I believe you are entirely right about founding of this country and strong intent to not establish a national (or even individual states') religion, as was the case in some European countries that the founders had experienced first hand, and rightly strongly opposed, seeing / feeling the consequences over there.
To me just loosely tagging "religion" to some major policy issues is just too vague to address the issue.
Is marriage a religious issue and a religious construction? I believe that it is, since it is defined in the Bible (though many cultures throughout time have had marriage and family customs regardless of religion). I personally
don't think the federal govt should have any say on any marriage issues (gay, etc). If addressed at all by govts, it should be at state level (I think it is best left to churches, synagogues, etc
only )
Abortion: is this a "religious issue"? I don't think it is. I think it is a life, liberty, pursuit of happiness issue stated in declaration of independence. If you think the baby inside the womb is a human, then abortion is a severe human rights abuse on an order of magnitude of the Holocaust. I think a person can believe this regardless of whether he/she is a most avowed agnostic, or deeply religious.

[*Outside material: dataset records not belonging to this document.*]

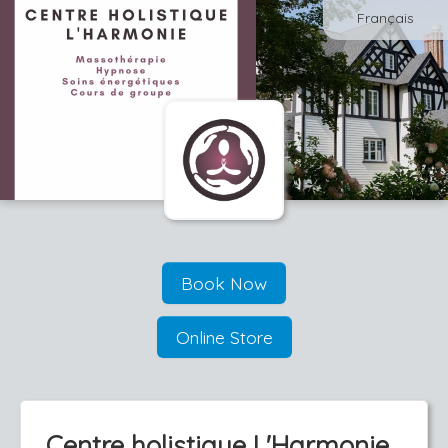
Français
Book Now
Online Store
Centre holistique L'Harmonie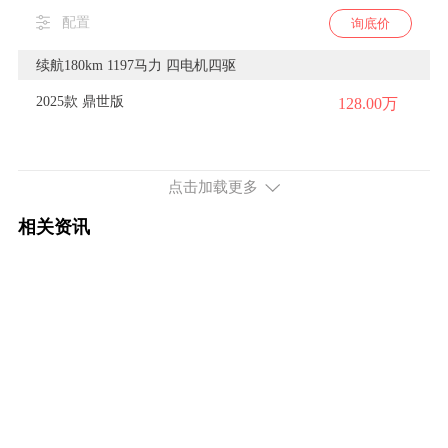
配置
询底价
续航180km 1197马力 四电机四驱
2025款 鼎世版
128.00万
配置
询底价
点击加载更多
相关资讯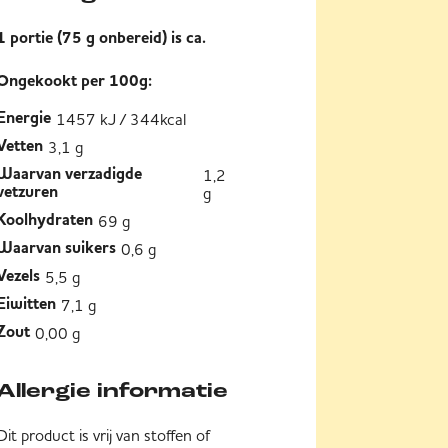
1 portie (75 g onbereid) is ca.
Ongekookt per 100g:
1457 kJ / 344kcal
Energie
3,1 g
Vetten
1,2
Waarvan verzadigde
g
vetzuren
69 g
Koolhydraten
0,6 g
Waarvan suikers
5,5 g
Vezels
7,1 g
Eiwitten
0,00 g
Zout
Allergie informatie
Dit product is vrij van stoffen of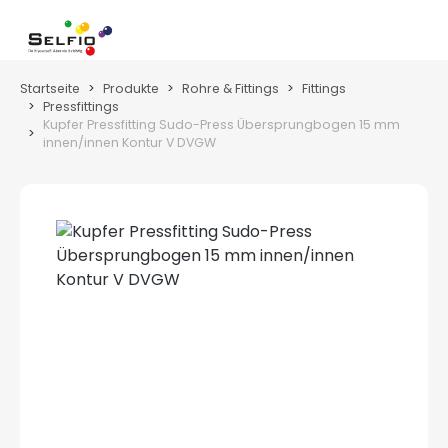
Zum Hauptinhalt springen
Wa
Startseite
Produkte
Rohre & Fittings
Fittings
Pressfittings
Kupfer Pressfitting Sudo-Press Übersprungbogen 15 mm
innen/innen Kontur V DVGW
Bildergalerie überspringen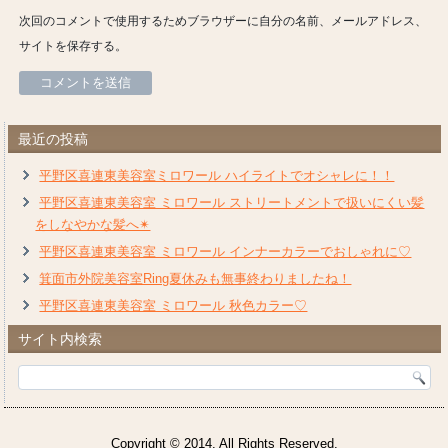
次回のコメントで使用するためブラウザーに自分の名前、メールアドレス、
サイトを保存する。
最近の投稿
平野区喜連東美容室ミロワール ハイライトでオシャレに！！
平野区喜連東美容室 ミロワール ストリートメントで扱いにくい髪
をしなやかな髪へ✴︎
平野区喜連東美容室 ミロワール インナーカラーでおしゃれに♡
箕面市外院美容室Ring夏休みも無事終わりましたね！
平野区喜連東美容室 ミロワール 秋色カラー♡
サイト内検索
Copyright © 2014. All Rights Reserved.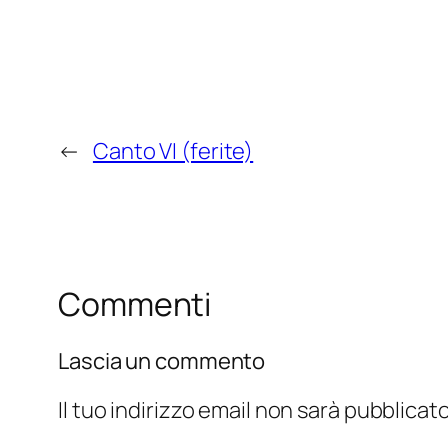
←
Canto VI (ferite)
Commenti
Lascia un commento
Il tuo indirizzo email non sarà pubblicato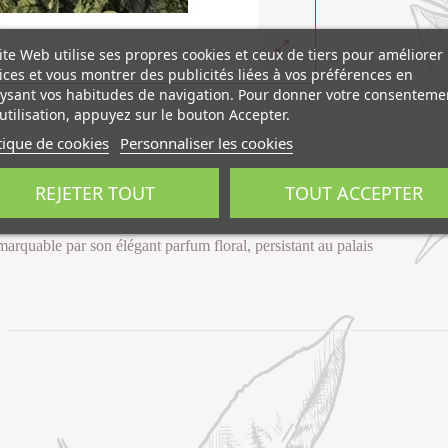
ite Web utilise ses propres cookies et ceux de tiers pour améliorer
ices et vous montrer des publicités liées à vos préférences en
ysant vos habitudes de navigation. Pour donner votre consenteme
utilisation, appuyez sur le bouton Accepter.
tique de cookies
Personnaliser les cookies
REJETER TOUT
TOUT ACCEPTER
marquable par son élégant parfum floral, persistant au palais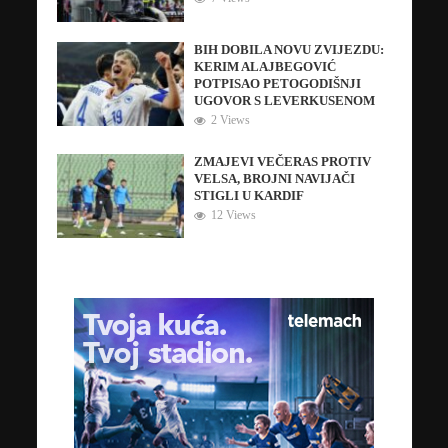
BIH DOBILA NOVU ZVIJEZDU:
KERIM ALAJBEGOVIĆ
POTPISAO PETOGODIŠNJI
UGOVOR S LEVERKUSENOM
2 Views
ZMAJEVI VEČERAS PROTIV
VELSA, BROJNI NAVIJAČI
STIGLI U KARDIF
12 Views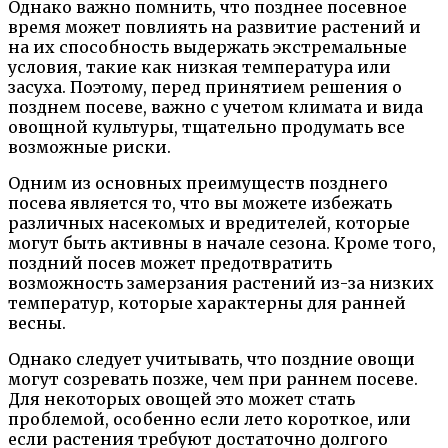
Однако важно помнить, что позднее посевное
время может повлиять на развитие растений и
на их способность выдержать экстремальные
условия, такие как низкая температура или
засуха. Поэтому, перед принятием решения о
позднем посеве, важно с учетом климата и вида
овощной культуры, тщательно продумать все
возможные риски.
Одним из основных преимуществ позднего
посева является то, что вы можете избежать
различных насекомых и вредителей, которые
могут быть активны в начале сезона. Кроме того,
поздний посев может предотвратить
возможность замерзания растений из-за низких
температур, которые характерны для ранней
весны.
Однако следует учитывать, что поздние овощи
могут созревать позже, чем при раннем посеве.
Для некоторых овощей это может стать
проблемой, особенно если лето короткое, или
если растения требуют достаточно долгого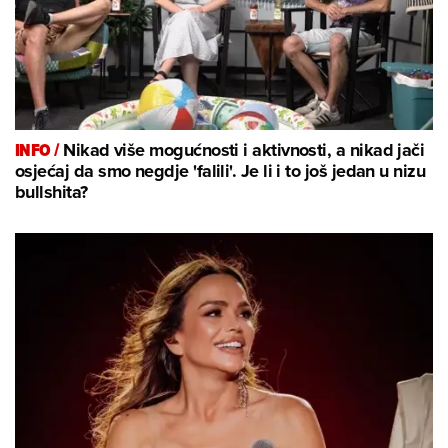
INFO /
Nikad više mogućnosti i aktivnosti, a nikad jači
osjećaj da smo negdje 'falili'. Je li i to još jedan u nizu
bullshita?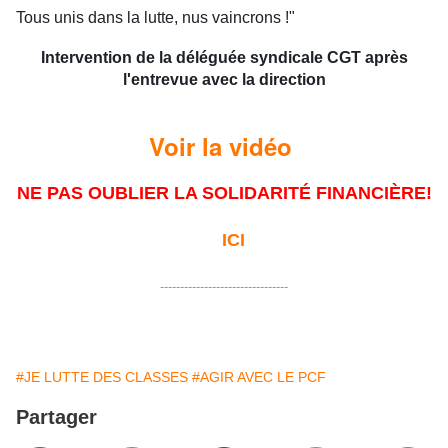
Tous unis dans la lutte, nus vaincrons !
"
Intervention de la déléguée syndicale CGT après
l'entrevue avec la direction
Voir la vidéo
NE PAS OUBLIER LA SOLIDARITÉ FINANCIÈRE!
ICI
--------------------------------
#JE LUTTE DES CLASSES
#AGIR AVEC LE PCF
Partager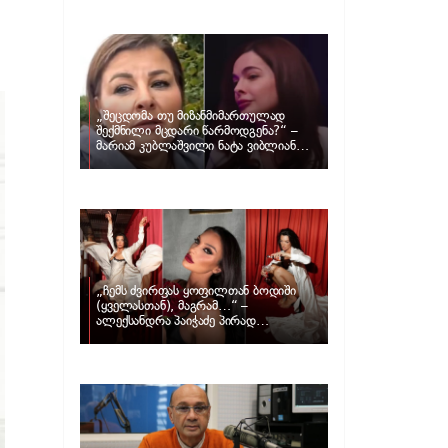
განცხადებას ავრცელებს ნატა
ვიბლიანი და როგორ პასუხობს მას
მარიამ კუბლაშვილი
„შეცდომა თუ მიზანმიმართულად
შექმნილი მცდარი წარმოდგენა?“ –
მარიამ კუბლაშვილი ნატა ვიბლიანის
საქმეზე ვიდეომიმართვას ავრცელებს
„ჩემს ძვირფას ყოფილთან ბოდიში
(ყველასთან), მაგრამ…“ –
ალექსანდრა პაიჭაძე პირად
ცხოვრებაზე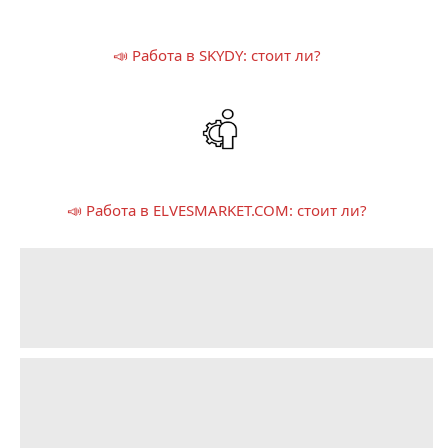
📣 Работа в SKYDY: стоит ли?
📣 Работа в ELVESMARKET.COM: стоит ли?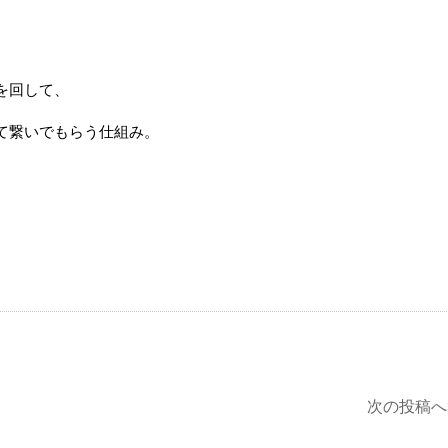
を回して、
て繋いでもらう仕組み。
次の投稿へ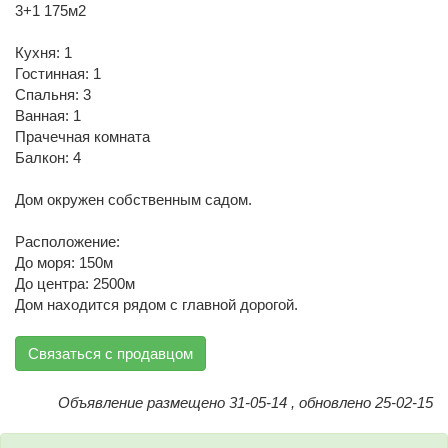
3+1 175м2
Кухня: 1
Гостинная: 1
Спальня: 3
Ванная: 1
Прачечная комната
Балкон: 4
Дом окружен собственным садом.
Расположение:
До моря: 150м
До центра: 2500м
Дом находится рядом с главной дорогой.
Связаться с продавцом
Объявление размещено 31-05-14 , обновлено 25-02-15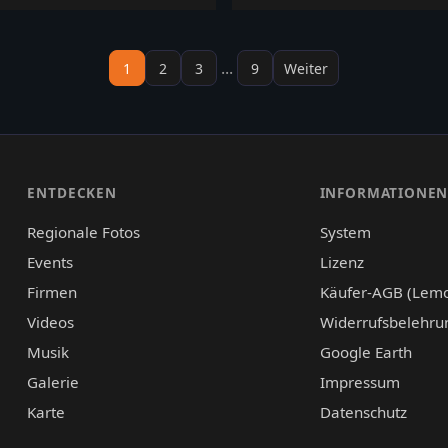
...
1
2
3
9
Weiter
ENTDECKEN
INFORMATIONE
Regionale Fotos
System
Events
Lizenz
Firmen
Käufer-AGB (Lem
Videos
Widerrufsbelehru
Musik
Google Earth
Galerie
Impressum
Karte
Datenschutz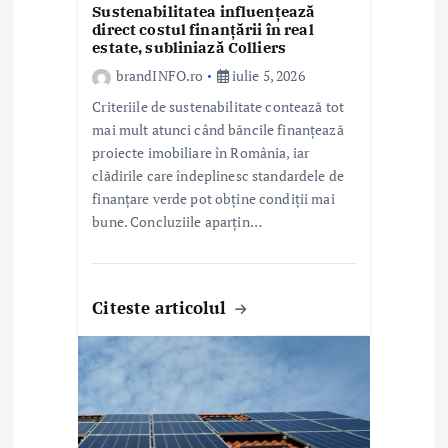
l
Sustenabilitatea influențează
direct costul finanțării în real
estate, subliniază Colliers
e
brandINFO.ro
iulie 5, 2026
Criteriile de sustenabilitate contează tot
mai mult atunci când băncile finanțează
proiecte imobiliare în România, iar
clădirile care îndeplinesc standardele de
finanțare verde pot obține condiții mai
bune. Concluziile aparțin…
Citeste articolul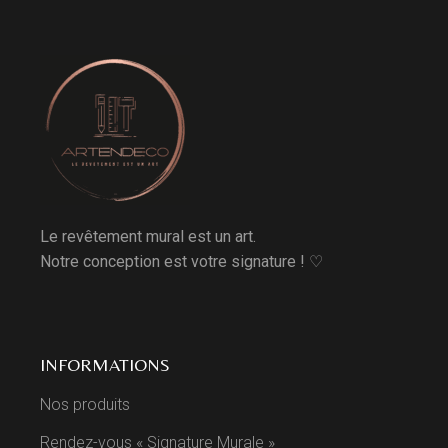
Le revêtement mural est un art.
Notre conception est votre signature ! ♡
INFORMATIONS
Nos produits
Rendez-vous « Signature Murale »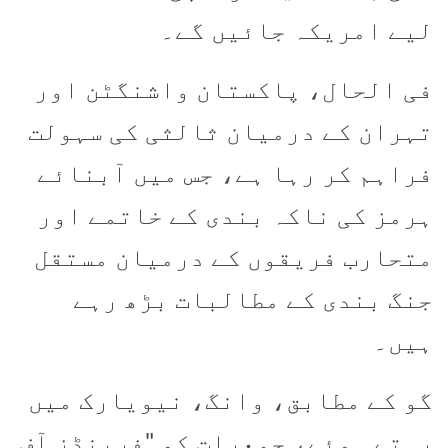
لیے امریکہ جائیں گے۔
فی الحال، پاکستان واشنگٹن اور
تہران کے درمیان ثالثی کی سہولت
فراہم کر رہا ہے، جس میں آبنائے
ہرمز کی ناکہ بندی کے خاتمے اور
متحارب فریقوں کے درمیان مستقل
جنگ بندی کے مطالبات بڑھ رہے
ہیں۔
گو کے مطابق، وانگ، نیویارک میں
رہتے ہوئے، جمعرات کو "فرینڈز آف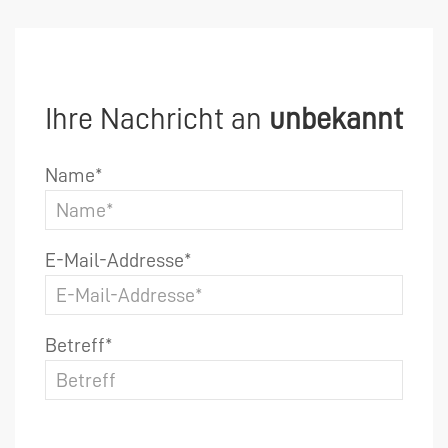
Ihre Nachricht an
unbekannt
Name*
E-Mail-Addresse*
Betreff*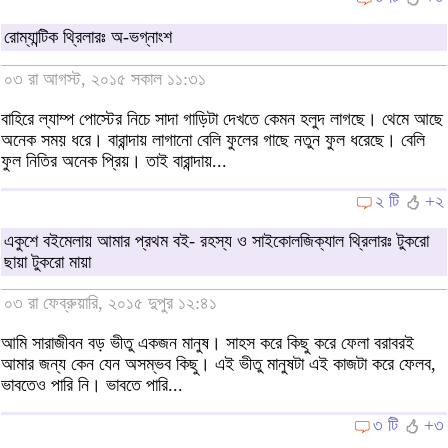
রোম্যান্টিক থ্রিলারঃ অ-ভগ্নাংশ
০৩ রা আগস্ট, ২০১৫ সকাল ১১:৩১
বাহিরে ল্যাম্প পোস্টের নিচে সাদা গাড়িটা দেখতে কেমন হলুদ লাগছে। থেমে আছে
অনেক সময় ধরে। বারান্দায় লাগানো বেলি ফুলের গাছে নতুন ফুল ধরেছে। বেলি
ফুল নিতির অনেক প্রিয়। তাই বারান্দায়...
২ টি
+২
একুশে বইমেলায় আমার প্রথম বই- রহস্য ও সাইকোলজিক্যাল থ্রিলারঃ টুকরো
ছায়া টুকরো মায়া
০৩ রা ফেব্রুয়ারি, ২০১৫ দুপুর ১২:৪১
আমি সারাজীবন বড় ভীতু একজন মানুষ। সাহস করে কিছু করে ফেলা বরাবরই
আমার জন্য কেন যেন অসম্ভব কিছু। এই ভীতু মানুষটা এই কাজটা করে ফেলব,
ভাবতেও পারি নি। ভাবতে পারি...
৩ টি
+৩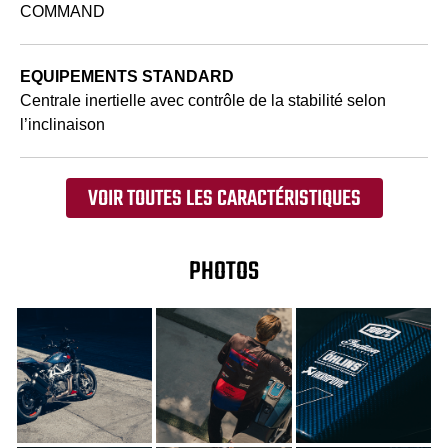
COMMAND
EQUIPEMENTS STANDARD
Centrale inertielle avec contrôle de la stabilité selon
l’inclinaison
VOIR TOUTES LES CARACTÉRISTIQUES
PHOTOS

I think you can't really just talk about abortion in a single word (abortion) without describing in more detail what time period we are talking about in the fetus stage:
- a majority of voters are in favor of abortion rights at some stage after conception
- a vast majority of voters oppose abortion in the third trimester, when the fetus / baby is viable outside the womb, can feel pain, is nearly fully developed
- as rare as it may be - we have almost all the Dem candidates favoring abortion right up to the point of delivery, even immediately after birth. How is this different than infanticide?
- Why don't our leaders in govt and in society work harder to enable / facilitate adoptions of near-full-term babies, for the many thousands of couples waiting to adopt?
It just bothers me that you only hear about the woman's rights, choice, body, with zero mention ever of the other human life in the equation - especially / even when the baby (fetus) could live outside the womb.
I do believe these issues should be discussed, debated, and have legislation to govern them in state and federal levels. I'd argue the issues have more to do with biological science and human rights than promotion of any specific religion or religious view. We as a scientific society know what a human life is, and when it starts, without the Bible telling us so.